Jörn Budesheim hat geschrieben : ↑ Do 7. Dez 2017, 06:12
Es geht Gabriel um die Bilder, die sich der menschliche Geist von sich selbst macht: "Dieser Geist hat keine Realität, die von diesen Selbstbildern so unabhängig wäre, dass man einfach diese unabhängige Realität des Geistes mit seinem Selbstbildung vergleichen könnte. Er existiert nur so, dass er sich Selbstbilder macht. Er wird damit immer auch zu dem, wozu er sich macht. Genau deswegen hat er eine Geschichte, die Geistesgeschichte."
An diesem Punkt stimmt ich exakt mit Gabriel überein.
Mit dem etwas merkwürdigen Unterschied, dass ich das "Weltbild" nenne und Gebriel alle Weltbilder für gefährlich hält und gerne abschaffen würde.

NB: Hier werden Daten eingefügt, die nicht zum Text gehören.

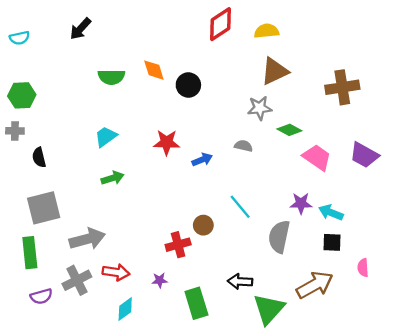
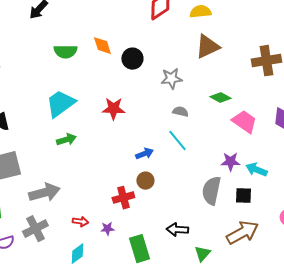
gray star: (260, 108) -> (171, 79), moved
cyan trapezoid: (106, 137) -> (60, 104), size x1.5
blue arrow: (202, 160) -> (144, 154), moved
cyan line: (240, 207) -> (177, 141), moved
black square: (332, 242) -> (243, 196), moved
red arrow: (116, 272) -> (80, 222), moved, size x0.7
green triangle: (269, 309) -> (202, 254), size x0.6

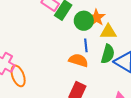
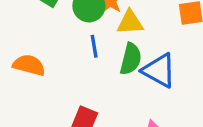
orange semicircle: (78, 60) -> (29, 65), moved

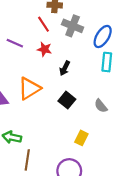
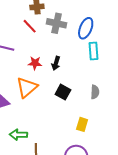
red star: (44, 49) -> (35, 63), moved
gray semicircle: (101, 106) -> (95, 92), turned -128

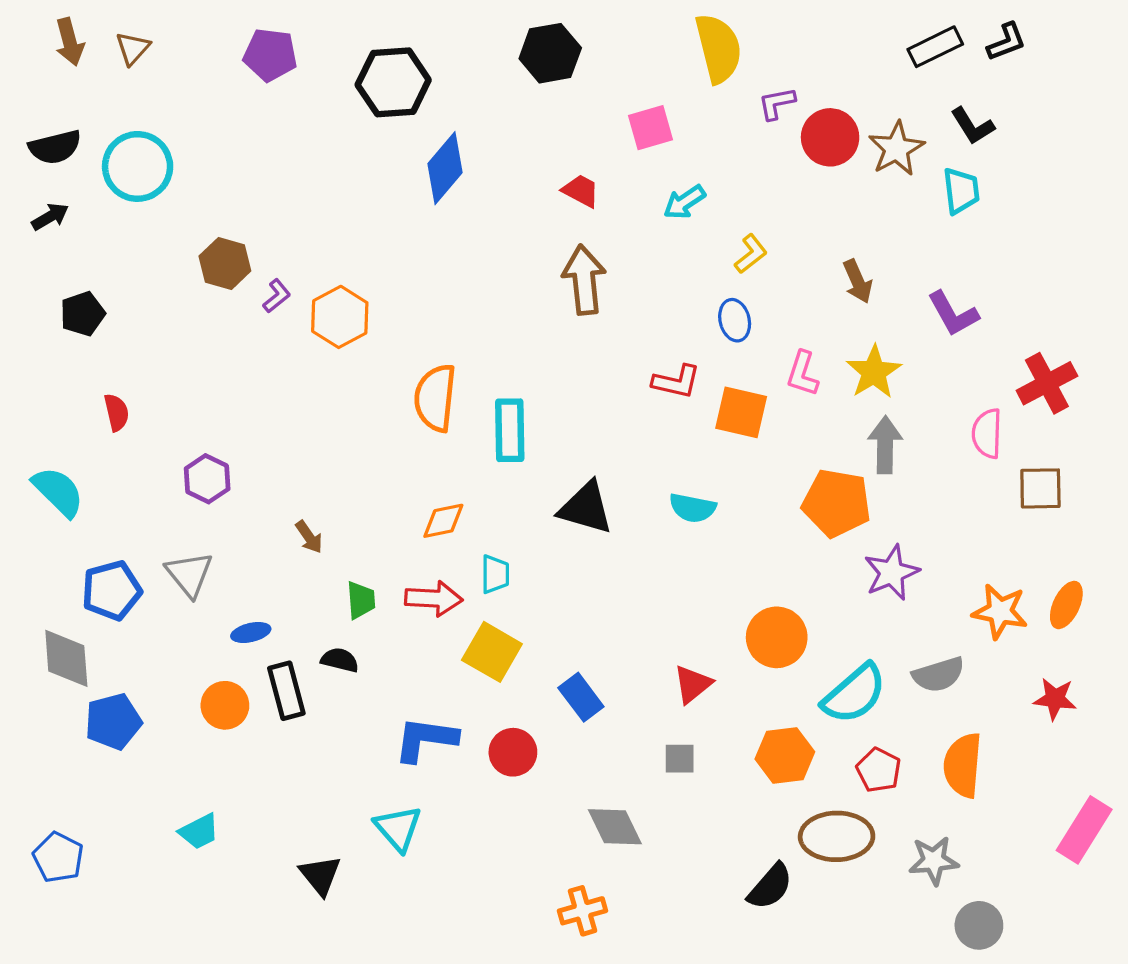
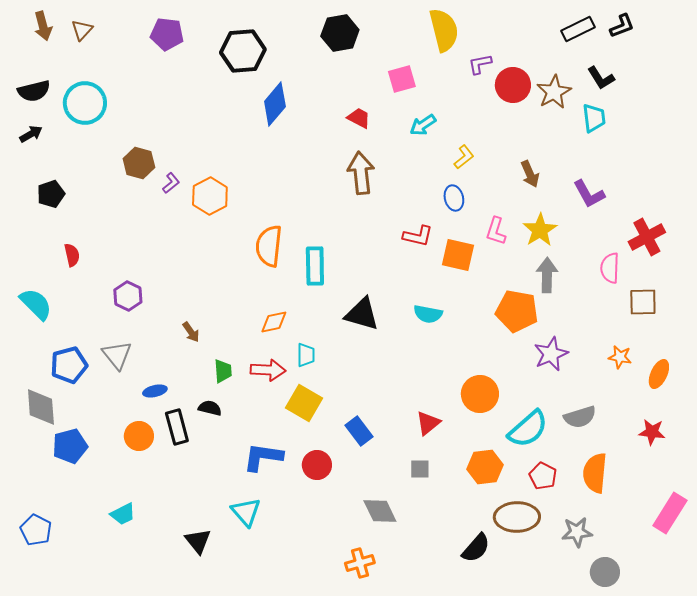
orange star: (1000, 611) -> (620, 357), moved, size x0.7

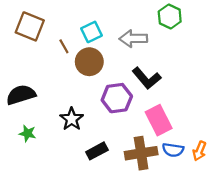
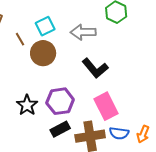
purple hexagon: (117, 98) -> (60, 101), moved
black rectangle: (97, 151) -> (60, 129), moved

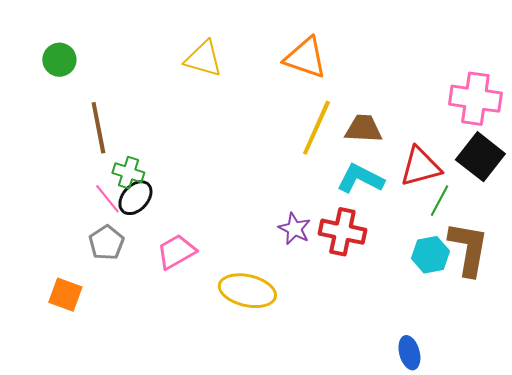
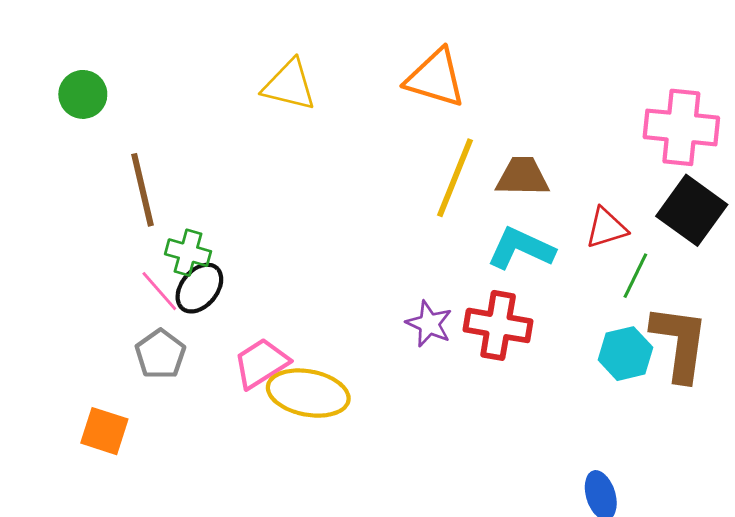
red triangle: (420, 167) -> (606, 228), size x0.7
yellow ellipse: (247, 291) -> (308, 393), moved

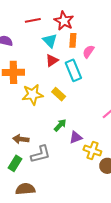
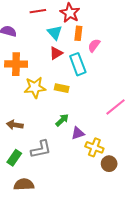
yellow rectangle: (59, 94) -> (62, 88), turned -32
brown arrow: (21, 139) -> (15, 125), moved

Jörn Budesheim hat geschrieben : ↑ Do 7. Dez 2017, 06:12
Es geht in diesen beiden kurzen Ausschnitten, die ich zu Beginn gepostet habe - Film und Text - genau um das, was Gabriel gleich zu Beginn auch klar und deutlich sagt, nämlich um die gegenwärtige Fehldeutung der Menschheit durch sich selbst.
Nur kann es die, nach Gabriel, eigentlich nicht geben, denn Fehldeutung setzt ja eine richtige Referenzdeutung voraus und genau die soll es ja nicht geben.
Das ist es auch was ich die ganze Zeit bei Gabriel nicht kapiere. In dem erwähnten podcast geht es ja darum, dass Gabriel jemand ist, der klar das Wort "falsch" wieder in die Philosophie einführen will. Im Sinne von: Nicht drum herum reden, sondern klar benennen, wenn etwas falsch ist.
Das geht aber auch nur, bei dem Rückgriff auf "richtige" Lesarten, die ich gerade in der Rede von den Sinnfeldern nicht finde, oder eben auf logischen Fehler, Inkonsistenzen. Nun zeichnet sich der Biologismus aber oft nicht durch Inkonsistenzen, sondern eine Engführung der Interpretation aus, deren eigentliches Problem ist, dass sie für menschenverachtende Sichtweisen missbraucht werden kann. Aber konsistent ist das.
Das ist auch gerade das Problem, mit den auswendig gelernten Floskeln. Eine lautet, dass die Religion ein primitives System sei, aus dem die Wissenschaft uns befreit hat. Damit bin ich groß geworden, als Atheist, der Religion für nicht ein mal mehr der Rede wert empfand. Als privates Hobby, okay, aber ansonsten. Nun, um es kurz zu machen. Auch an die Wissenschaft wird mitunter geglaubt, wie an eine religiöse Offenbarung und kaschiert dabei - weil ja alles so vernünftig, empirisch und beweisbar ist - den quasireligiösen Kern der Geschichte, plus die treibenden Affekte von jeder Menge wüster Aggression.
Da geht es dann wirklich darum, ob jemand aus einem wissenschaftlichen Bewusstsein heraus agiert oder als gläubiger Mensch, der seinen Glauben (von dem er nichts weiß und den er leugnet) auf die Wissenschaft projiziert. Dann hat Dawkins eben die Papstrolle inne (inzwischen nimmt ihn niemand mehr für voll, vor 10 Jahren sah das anders aus) und er und Dennett werden als Letztautoritäten zitiert.
Die Botschaft für uns ist, dass es religiöses Denken auch im Namen der Wissenschaft gibt und das beste System, was diese Stränge subsumiert finde ich nach wie vor bei Wilber, der diese Differenz zwischen Selbstbild und Weltbild beschreibt. Der Fehler, den Dawkins-Jünger machen, ist, dass sie meinen, wer sich mit Wissenschaftsterminologie schmückt, sei automatisch vor jeder Art religiöser Denkweise gefeit.